Let's start by setting up our data and building the agent step by step. 

In [None]:
import os
os.environ["AWS_PROFILE"] = "mlflow-workshop"
os.environ['AWS_REGION'] = 'us-east-1'

## Load data and libaries 

In [None]:
import boto3
import os

## Import Data 
from data.data import log_data_set, log_data
from data.solution_book import solution_book

## Import MLflow Libs
import sagemaker_mlflow 
import mlflow

## Check AWS Credentials 
try:
    boto3.client('bedrock-runtime')
except Exception as e:
    print(f"Error configuring AWS credentials: {e}")
    print("Please set your AWS credentials before proceeding.")

> The latest MLflow version with Sagemaker AI is MLflow 3.0 and python 3.9 or later, You can find more information [here](https://docs.aws.amazon.com/sagemaker/latest/dg/mlflow.html). To make sure you can successfuly run use the compatible version, make sure you install `sagemaker_mlflow==0.1.0` and `mlflow=3.0.0`


First, let's examine our sample synthesis data that represents a typical support ticket system. `log_data` is a list of dictionaries contains ticked id and error name, for this workshop, we will use a simplified version to extract the error_name based on the ticket_id. `solution_book` is a dictionary where the key is the error name, the value is solution steps. Here we use the dictionary to mimic the real world use case solution which normally use Vector Store Knowledge Base to retrieve relevant solutions

In [None]:
log_data

In [None]:
solution_book

## MLflow Setting Up

Now you can put your tracking server arn to the following place holder string, you can give any experiment name, in this workshop, we will use experiment name: agent-mlflow-demo 

In [None]:
tracking_server_arn = "ENTER YOUR MLFLOW TRACKIHG SERVER ARN HERE" 
experiment_name = "agent-mlflow-demo"
mlflow.set_tracking_uri(tracking_server_arn) 
mlflow.set_experiment(experiment_name)

Since we will use LangGraph agent, let's set up the auto tracing for LangGraph. 

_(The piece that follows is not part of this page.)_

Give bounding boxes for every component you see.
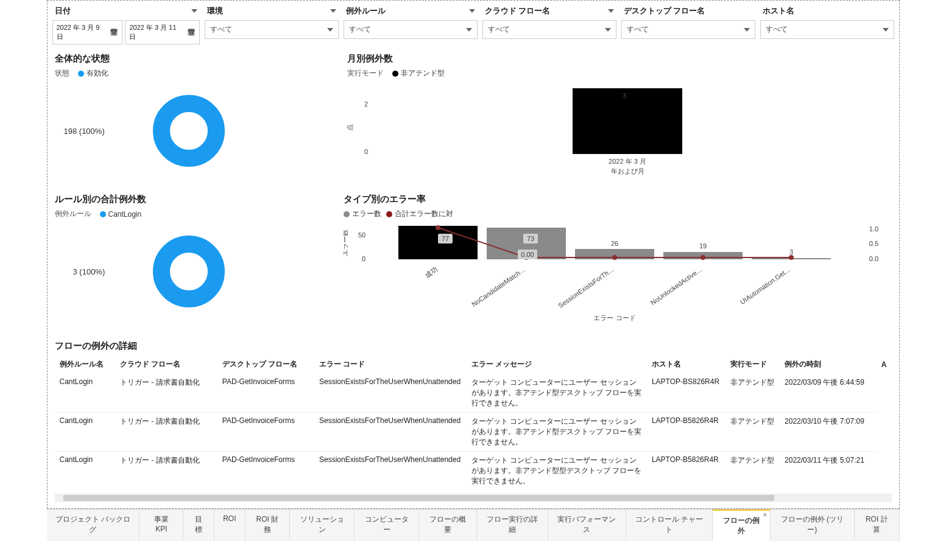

> `mlflow.langchain.autolog()` is a function within the MLflow LangChain flavor that enables automatic logging of crucial details about LangChain models and their execution. This feature simplifies experiment tracking and analysis by eliminating the need for explicit logging statements. By default, `mlflow.langchain.autolog()`automatically logs traces of your LangChain components, providing a visual representation of data flow through chains, agents, and retrievers. This includes invocations of methods like invoke, batch, stream, ainvoke, abatch, astream, get_relevant_documents (for retrievers), and `__call__` (for Chains and AgentExecutors).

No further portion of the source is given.